DatasetDatabase is a python tool for creating, pushing, and pulling datasets. This tool is intended to be used to share data amongst data scientists whom have diverse data sharing needs. In short, DSDB is a collection of basic practices for sharing data, enforced by python, with data stored in a database of your choosing.

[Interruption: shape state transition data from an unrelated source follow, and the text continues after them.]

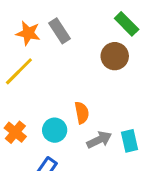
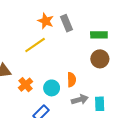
green rectangle: (127, 24) -> (99, 35), moved, turned -56
brown circle: (115, 56) -> (100, 59), moved

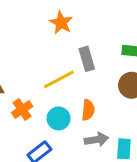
gray rectangle: (67, 23) -> (87, 59), moved
yellow line: (35, 45) -> (59, 79), moved

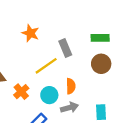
orange star: (61, 23) -> (30, 33), moved
gray arrow: (96, 140) -> (70, 108), moved

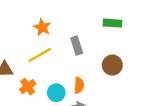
green rectangle: (100, 38) -> (113, 23), moved
yellow line: (46, 66) -> (40, 55), moved

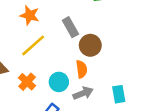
brown circle: (112, 65) -> (90, 45), moved

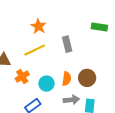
brown circle: (90, 45) -> (87, 78), moved
gray arrow: (83, 93) -> (71, 100), moved

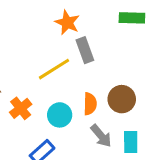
orange star: (38, 26) -> (67, 23), moved
yellow line: (35, 50) -> (54, 69), moved
gray arrow: (71, 100) -> (101, 136), turned 63

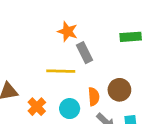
green rectangle: (132, 18) -> (131, 37), moved
yellow line: (54, 69) -> (61, 71), turned 40

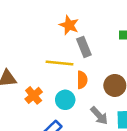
orange semicircle: (94, 97) -> (82, 80), moved

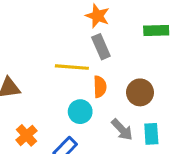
orange star: (69, 25) -> (97, 16), moved
orange cross: (34, 95) -> (27, 135), moved

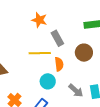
orange star: (97, 16) -> (39, 20), moved
brown circle: (140, 92) -> (84, 53), moved

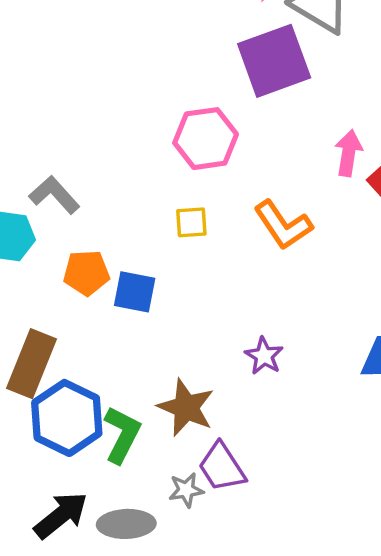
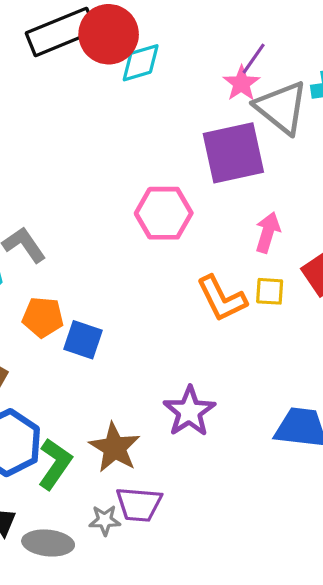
pink arrow: (348, 153) -> (268, 232), moved
yellow square: (191, 222) -> (270, 291), moved
purple star: (264, 356) -> (189, 411), size x1.5
purple trapezoid: (222, 467) -> (139, 504), turned -60

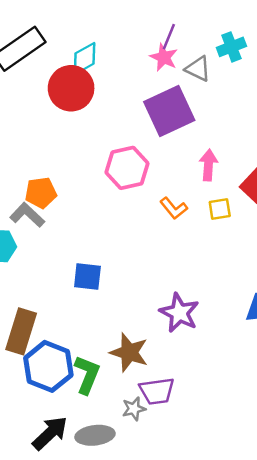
red circle: (109, 34) -> (71, 88), moved
gray triangle: (282, 108) -> (198, 69), size x0.6
orange L-shape: (222, 299) -> (174, 208), moved, size x0.7
orange pentagon: (43, 317) -> (41, 193), moved

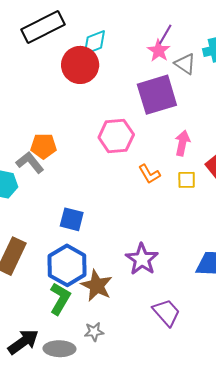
blue hexagon: (48, 366) -> (67, 265), moved
purple trapezoid: (157, 391) -> (166, 313), moved, turned -132

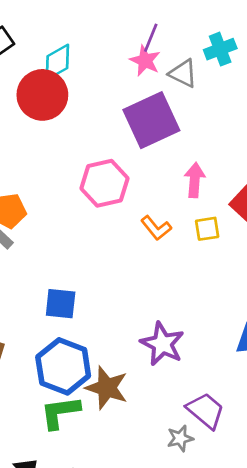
green L-shape: (60, 299) -> (60, 412), turned -120
gray star: (94, 332) -> (180, 438), moved

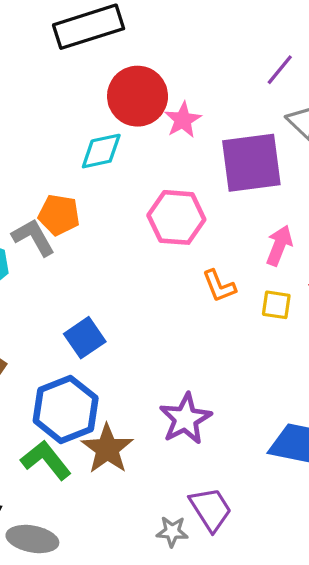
pink star: (145, 61) -> (183, 120), moved
cyan diamond: (57, 62) -> (101, 151), moved
blue square: (61, 304) -> (85, 338), turned 32
green L-shape: (60, 412) -> (46, 460), turned 42

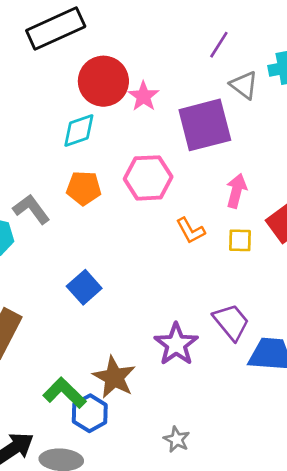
orange pentagon: (59, 215) -> (84, 188), moved
blue hexagon: (66, 409) -> (90, 413), moved, size x0.7
purple trapezoid: (211, 509) -> (231, 322), moved
gray star: (172, 532) -> (177, 439), turned 30

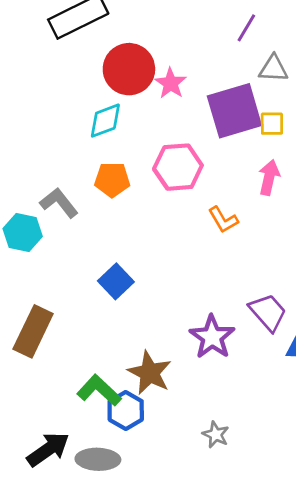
gray triangle: (244, 85) -> (273, 69), turned -32
yellow square: (240, 240) -> (272, 124), moved

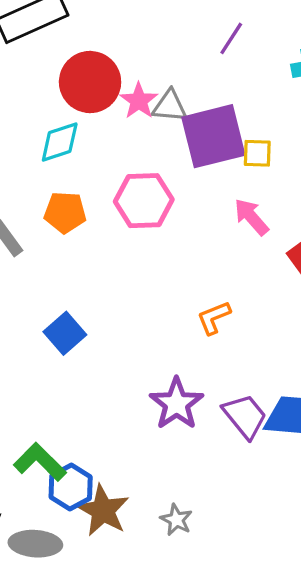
gray triangle: (273, 69) -> (170, 106), moved
pink arrow: (269, 177) -> (251, 217), turned -56
orange L-shape: (223, 220) -> (214, 318), moved, turned 96
purple trapezoid: (268, 312) -> (245, 416), moved
brown star: (150, 373) -> (103, 510), moved

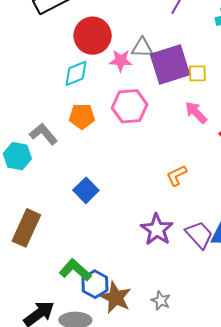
pink star: (139, 101) -> (121, 61), moved, turned -30

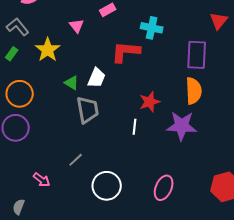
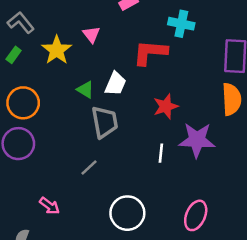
pink triangle: (77, 26) -> (91, 35), moved
red star: (150, 102) -> (166, 106), moved
purple star: (182, 126) -> (197, 140), moved
white line: (135, 127) -> (161, 153), moved
gray line: (76, 160) -> (89, 168), moved

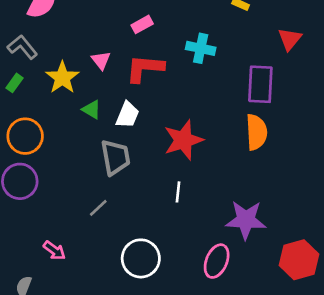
red L-shape: (150, 52) -> (145, 68), moved
green triangle: (85, 90) -> (92, 110), moved
red star: (166, 106) -> (183, 140), size x1.4
purple star: (197, 140) -> (246, 220), moved

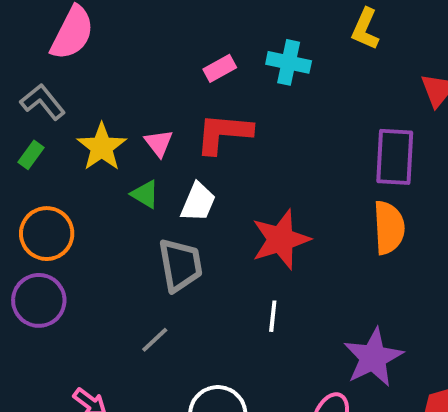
cyan cross: (201, 48) -> (289, 62), moved
pink triangle: (101, 60) -> (159, 143), moved
purple star: (246, 220) -> (373, 357), turned -30

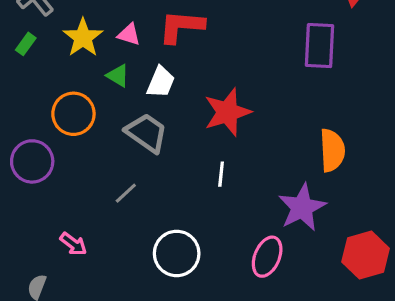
pink triangle: (159, 143) -> (129, 34), turned -35
orange semicircle: (389, 228) -> (332, 150), moved
orange circle: (47, 234) -> (73, 114), moved
gray trapezoid: (180, 265) -> (146, 133), turned -45

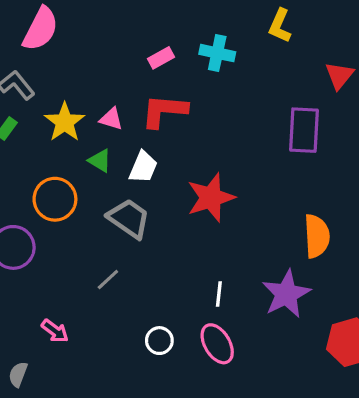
white line: (221, 174) -> (219, 294), moved
white circle: (177, 253) -> (159, 341), size x0.6
pink ellipse: (267, 257) -> (217, 344), moved, turned -54

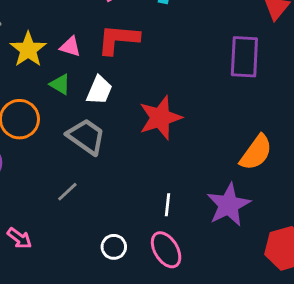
orange semicircle: (317, 236) -> (256, 153), turned 39

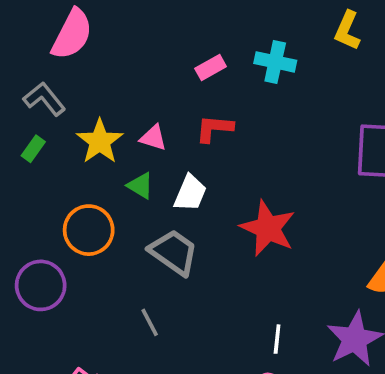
red L-shape: (118, 39) -> (214, 128), size x0.7
red star: (160, 118) -> (268, 228), turned -30
gray line: (67, 192) -> (150, 322), turned -75

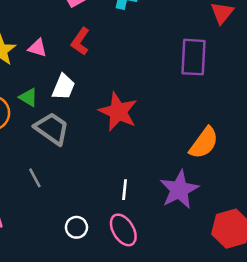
red L-shape: (214, 128) -> (80, 41), turned -60
green triangle: (140, 186) -> (28, 97), moved

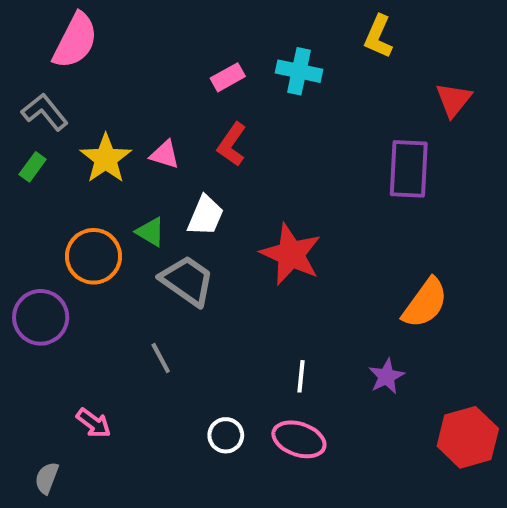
purple star: (179, 190) -> (386, 376), size x0.6
pink ellipse: (123, 230) -> (299, 439), turned -40

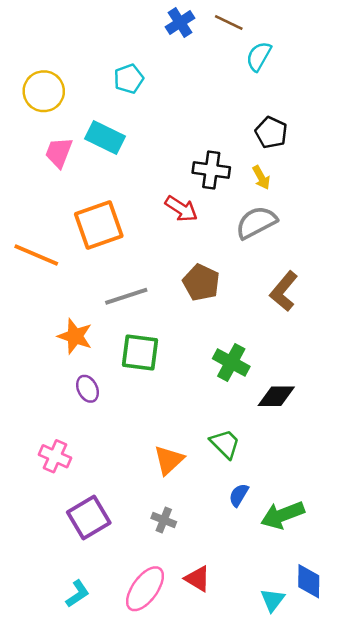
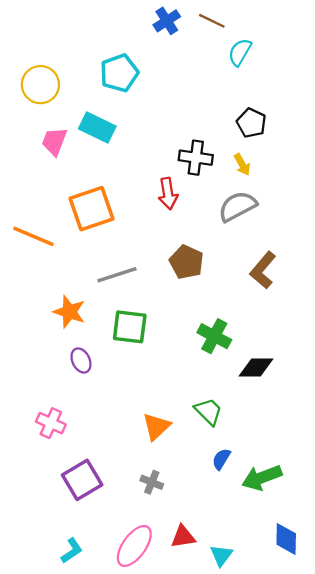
cyan pentagon: (129, 79) -> (119, 73), size x1.4
red arrow: (181, 209) -> (168, 194), turned 48
red triangle: (198, 579) -> (183, 537), turned -40
cyan triangle: (272, 600) -> (221, 555), moved

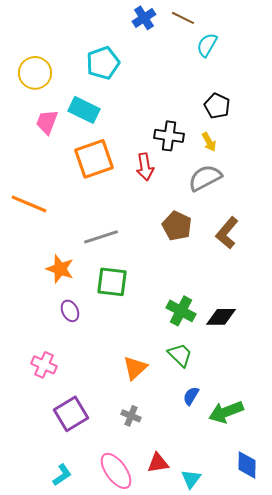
orange square: (91, 209) -> (94, 159), moved
brown pentagon: (186, 262) -> (177, 226), moved
green cross: (214, 336) -> (181, 311), moved
pink ellipse: (134, 546) -> (116, 471), turned -72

https://allencellmodeling.gitbook.io/datasetdatabase/
A dataset can be any collection of the normal data science stuff, usually things in a spreadsheet and files (sort of like what you would find in a pandas.DataFrame
). First you need to install the software:
pip install git+https://github.com/AllenCellModeling/datasetdatabase.git
pip uninstall datasetdatabase
pip install git+https://github.com/AllenCellModeling/datasetdatabase.git
Credentials are important. Make a file that looks like this and put it somewhere. Generally, we put these in our home
directories, like so: ~/.config_dsdb.json
.
{
"driver": "postgres",
"host": "<hostname>",
"database": "<database_name>",
"user": "<username>",
"password": "<password>"
}
If you don't know what is supposed to go in there, go ask Jackson.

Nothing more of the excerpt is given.